“World peace” might sound like a cliche, but I know it will be possible when every single person has access to an excellent education.
Farah discovered her passion for graphic design in high school. After graduating from Smith College in 2002 with a degree in Studio Art, she went on to found Bangladesh’s first ever English-language arts and culture magazine, Flux. She founded House9 Design in 2004 and started working with 50CAN’s founder, Marc Porter Magee in 2005. Over the past decade, House9 has grown from a shop of one to a team of six. In her new role as 50CAN’s senior creative director, Farah reaffirms House9’s commitment to 50CAN and establishes herself as a thought partner and creative resource for team leaders and executive directors.
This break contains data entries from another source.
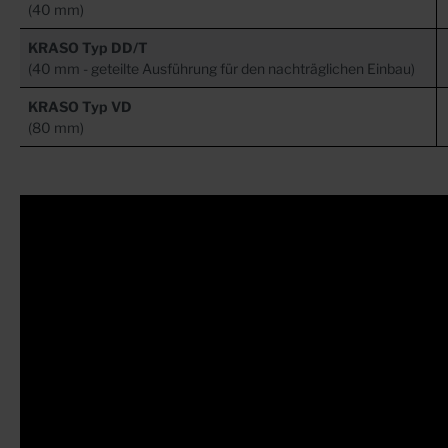
(40 mm)
KRASO Typ DD/T
(40 mm - geteilte Ausführung für den nachträglichen Einbau)
KRASO Typ VD
(80 mm)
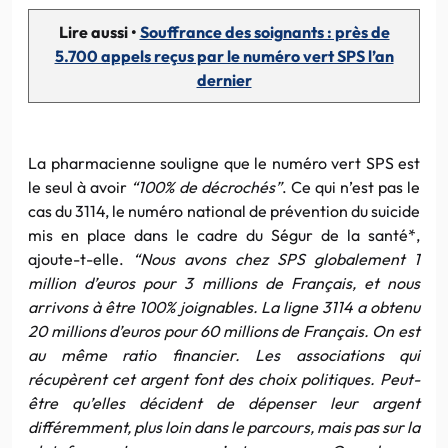
Lire aussi •
Souffrance des soignants : près de
5.700 appels reçus par le numéro vert SPS l’an
dernier
La pharmacienne souligne que le numéro vert SPS est
le seul à avoir
“100% de décrochés”
. Ce qui n’est pas le
cas du 3114, le numéro national de prévention du suicide
mis en place dans le cadre du Ségur de la santé*,
ajoute-t-elle.
“Nous avons chez SPS globalement 1
million d’euros pour 3 millions de Français, et nous
arrivons à être 100% joignables. La ligne 3114 a obtenu
20 millions d’euros pour 60 millions de Français. On est
au même ratio financier. Les associations qui
récupèrent cet argent font des choix politiques. Peut-
être qu’elles décident de dépenser leur argent
différemment, plus loin dans le parcours, mais pas sur la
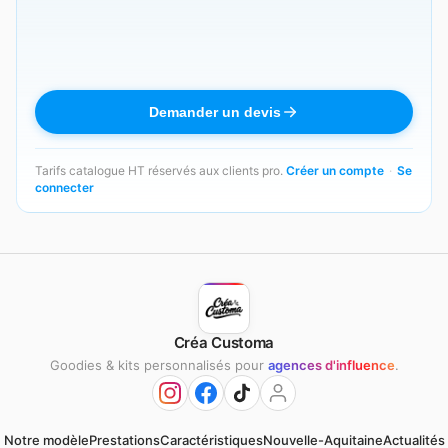
Demander un devis
Tarifs catalogue HT réservés aux clients pro.
Créer un compte
·
Se
connecter
Créa Customa
Goodies & kits personnalisés pour
agences d'influence
.
Notre modèle
Prestations
Caractéristiques
Nouvelle-Aquitaine
Actualités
Farah was born in Dhaka, Bangladesh. In addition to Dhaka, she has lived in Alberta, Ohio and Massachusetts, before settling down in Montreal, Quebec. She lives with her partner Alison (who is from Ireland, making Farah an honorary-Irish), her little sister Fiona (“Let me tell you something about millennial teenagers…”) and two cats (who ensure the apartment is covered in a fine coating of fur at all times).
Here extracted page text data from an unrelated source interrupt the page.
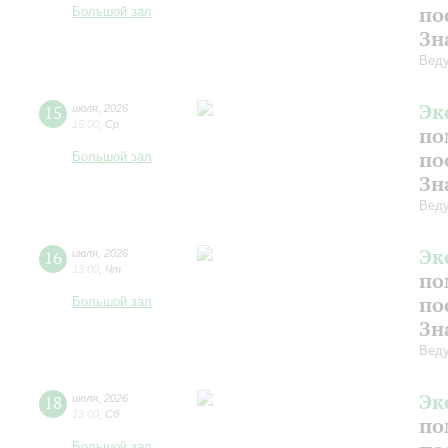
по
Большой зал
Зн
Веду
Эк
15
июля
,
2026
15:00
,
Ср
по
по
Большой зал
Зн
Веду
Эк
16
июля
,
2026
13:00
,
Чт
по
по
Большой зал
Зн
Веду
Эк
18
июля
,
2026
13:00
,
Сб
по
Большой зал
I aspire to be like Ms. M. Here’s why:
Ms. M had a beautiful condo for sale, and she and I both knew how badly I wanted it. In Quebec, down payment funds need to have been in the buyer’s bank account for at least three months, but part of my budget was just a week in. Ms. M convinced me to pay three months of her mortgage while we waited for my down payment to mature in a joint account between the two of us. And no, I wasn’t allowed to move in in the meantime. While Ms. M was being cut-throat, I couldn’t help but admire her. She knew what she wanted. She knew how to get it. She wasn’t taking advantage of me, because we both knew how far I was willing to go, and she pushed right to that limit.
I aspire to be like her, and other women who fight for what they want—women who might be branded “bossy” or “bitchy,” but are strong, confident, informed and fair. These women are everywhere, some famous, but mostly not. Even if I don’t like them, I always, always respect and admire them.
Why I love my job:
I’m a graphic designer and I get to wake up every day and do what I love—design, art direct and lead a brilliant team of artists at my firm.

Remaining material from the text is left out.